** INSTRUCTIONS FOR THE TASK **
Copy the records below word for word, from the first line through the line that contains "05-Missions", and leave out any pictures.

** TASK INPUTS **
☆ ☆ ☆

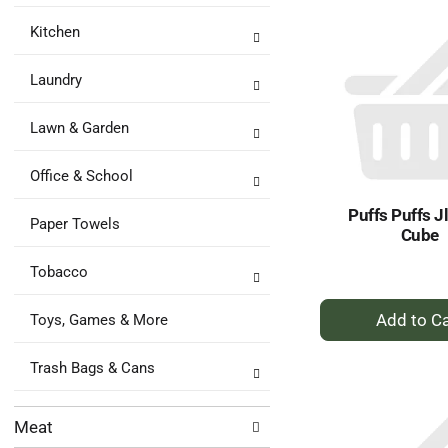
Ca
Kitchen
Laundry
Lawn & Garden
Office & School
Puffs Puffs J
Paper Towels
Cube
Tobacco
+
Toys, Games & More
A
to
Trash Bags & Cans
Ca
Meat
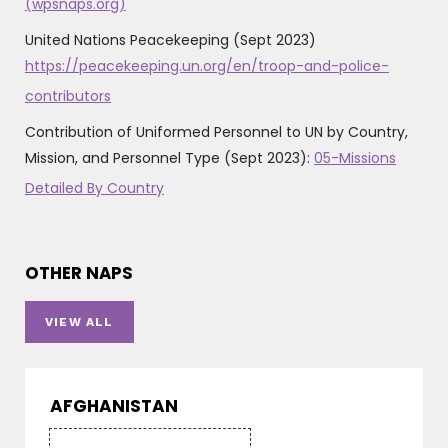
(wpsnaps.org)
United Nations Peacekeeping (Sept 2023)
https://peacekeeping.un.org/en/troop-and-police-
contributors
Contribution of Uniformed Personnel to UN by Country,
Mission, and Personnel Type (Sept 2023):
05-Missions
Detailed By Country
OTHER NAPS
VIEW ALL
AFGHANISTAN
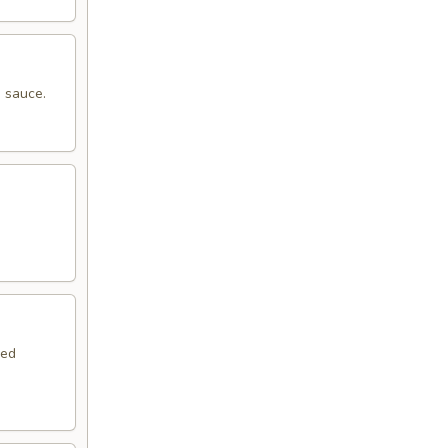
 sauce.
.
red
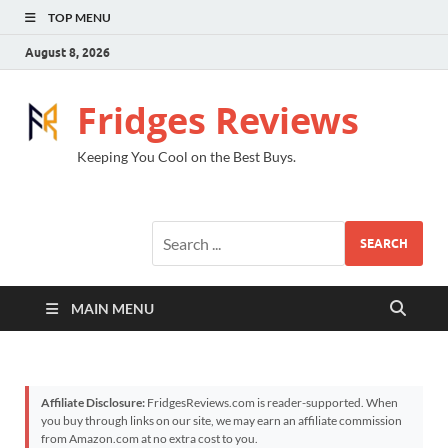
TOP MENU
August 8, 2026
Fridges Reviews
Keeping You Cool on the Best Buys.
SEARCH
MAIN MENU
Affiliate Disclosure:
FridgesReviews.com is reader-supported. When
you buy through links on our site, we may earn an affiliate commission
from Amazon.com at no extra cost to you.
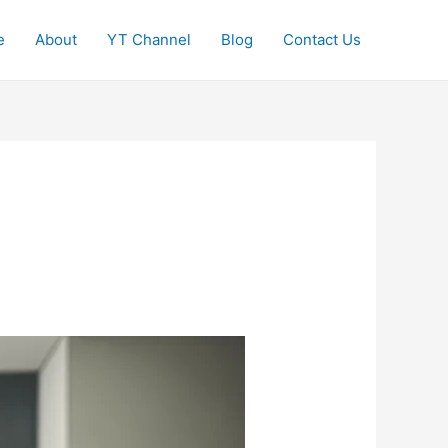
e
About
YT Channel
Blog
Contact Us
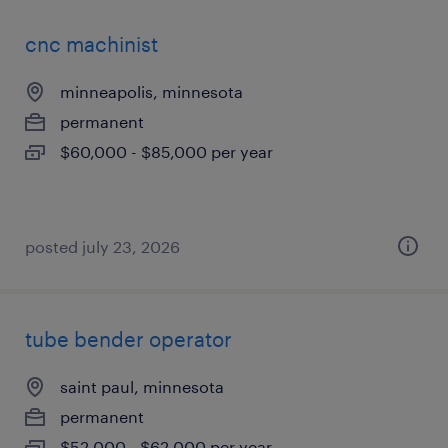
cnc machinist
minneapolis, minnesota
permanent
$60,000 - $85,000 per year
posted july 23, 2026
tube bender operator
saint paul, minnesota
permanent
$52,000 - $62,000 per year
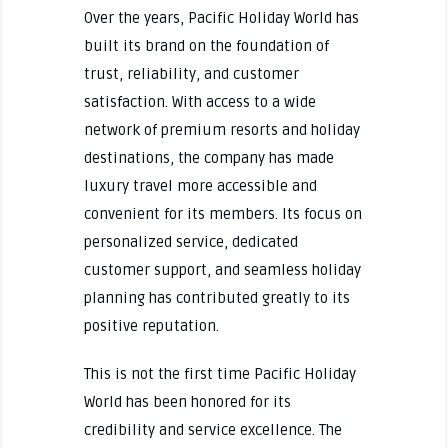
Over the years, Pacific Holiday World has
built its brand on the foundation of
trust, reliability, and customer
satisfaction. With access to a wide
network of premium resorts and holiday
destinations, the company has made
luxury travel more accessible and
convenient for its members. Its focus on
personalized service, dedicated
customer support, and seamless holiday
planning has contributed greatly to its
positive reputation.
This is not the first time Pacific Holiday
World has been honored for its
credibility and service excellence. The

☆ ☆ ☆

** TASK SOLUTION **
Ca
Kitchen
Laundry
Lawn & Garden
Office & School
Puffs Puffs J
Paper Towels
Cube
Tobacco
+
Toys, Games & More
A
to
Trash Bags & Cans
Ca
Meat
(wpsnaps.org)
United Nations Peacekeeping (Sept 2023)
https://peacekeeping.un.org/en/troop-and-police-
contributors
Contribution of Uniformed Personnel to UN by Country,
Mission, and Personnel Type (Sept 2023):
05-Missions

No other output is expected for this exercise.